书籍主页
疫情期间无事,今天试着爬取一部科幻小说。
代码主要分为两个部分。
一是书籍主页源码爬取分析,这这里,获取各章节的url。
二是单独一章的内容爬取。
最后使用列表循环即可实现所有章的爬取。
代码如下:
#coding=gbk
import requests
import re
headers = {
'Accept-Encoding': 'gzip, deflate, sdch',
'Accept-Language': 'en-US,en;q=0.8',
'User-Agent': 'Mozilla/5.0 (Macintosh; Intel Mac OS X 10_10_1) AppleWebKit/537.36 (KHTML, like Gecko) Chrome/39.0.2171.95 Safari/537.36',
'Accept': 'text/html,application/xhtml+xml,application/xml;q=0.9,image/webp,*/*;q=0.8',
'Referer': 'http://www.wikipedia.org/',
'Connection': 'keep-alive',
}
def require(url):
"""获取网页源码
"""
response = requests.get(url, headers=headers)
'''print(response.status_code)#状态码
print(response.encoding)#首选编码
print(response.apparent_encoding)#备选编码'''
response.encoding=response.apparent_encoding
html=response.text#源代码文本
return html
html=require('https://www.kanunu8.com/book3/6655/index.html')
'''元页面源码为html'''
with open('chapter_list.txt','wb')as f:
f.write(bytes(html,encoding='utf-8'))
chapter_list=re.findall('<table cellspacing="1" cellpadding="8".*?</tr>(.*?)</table>',html,re.S)
#抓大
chapters_urls=re.findall('<a href="(.*?)">.*?</a>',str(chapter_list),re.S)
urls_list=[]
for chapter_url in chapters_urls:
chapter_url='https://www.kanunu8.com/book3/6655/'+chapter_url
urls_list.append(chapter_url)
print(urls_list)
#提取组合成各章节网址
"""章节地址列表为urls_list"""
def one_chapter(one_url):
'''进入具体的一章,提取出章节名'''
one_html=require(one_url)
chapter_name=re.findall('size="4">(.*?)</font>',one_html)
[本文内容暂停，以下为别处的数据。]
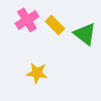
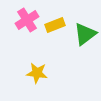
yellow rectangle: rotated 66 degrees counterclockwise
green triangle: rotated 45 degrees clockwise
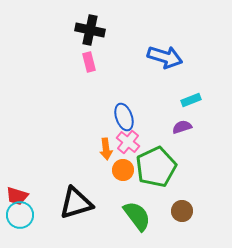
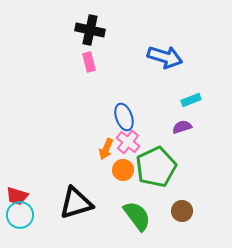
orange arrow: rotated 30 degrees clockwise
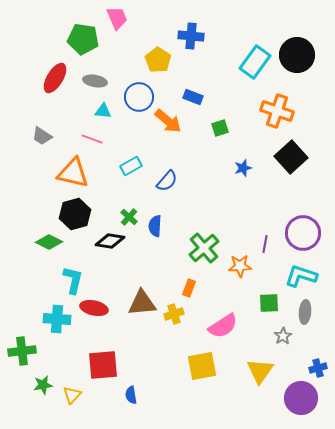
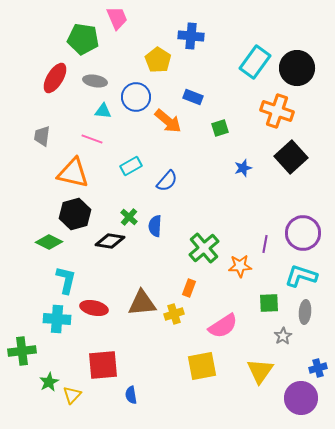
black circle at (297, 55): moved 13 px down
blue circle at (139, 97): moved 3 px left
gray trapezoid at (42, 136): rotated 65 degrees clockwise
cyan L-shape at (73, 280): moved 7 px left
green star at (43, 385): moved 6 px right, 3 px up; rotated 18 degrees counterclockwise
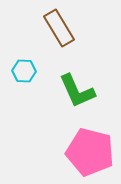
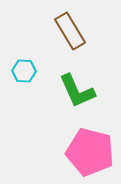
brown rectangle: moved 11 px right, 3 px down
chapter_name=str(chapter_name)+'.txt'
chapter_name=chapter_name.replace('\\u3000',' ')
chapter_name=chapter_name.replace('[\'',' ')
chapter_name=chapter_name.replace('\']',' ')
chapter_name=chapter_name.replace(' ',' ')
chapter_name=chapter_name.replace('AAA',' ')
return chapter_name
def two_chapter(one_url):
'''进入具体的一章,提取出章节内容'''
one_html=require(one_url)
first_chapter=re.findall('<p>(.*?)</p>',one_html,re.S)
first_chapter=str(first_chapter).replace('<br />',' ')
first_chapter=first_chapter.replace('"','"')
first_chapter=first_chapter.replace('\\u3000',' ')
first_chapter=first_chapter.replace('\\r',' ')
first_chapter=first_chapter.replace('\\n','\n')
first_chapter=first_chapter.replace('[\'',' ')
first_chapter=first_chapter.replace('\']',' ')
return first_chapter
def receive(title,content):
"""保存各章"""
#content=''.join(content)#字符串
content=bytes(content,encoding='utf-8')#字节
with open(title,'wb')as f:
f.write(content)
"""保存所有章"""
for urls in urls_list:
receive(one_chapter(urls),two_chapter(urls))
本人对os模块还未学习,照抄网上的也总是失败,就放弃了对该模块的使用。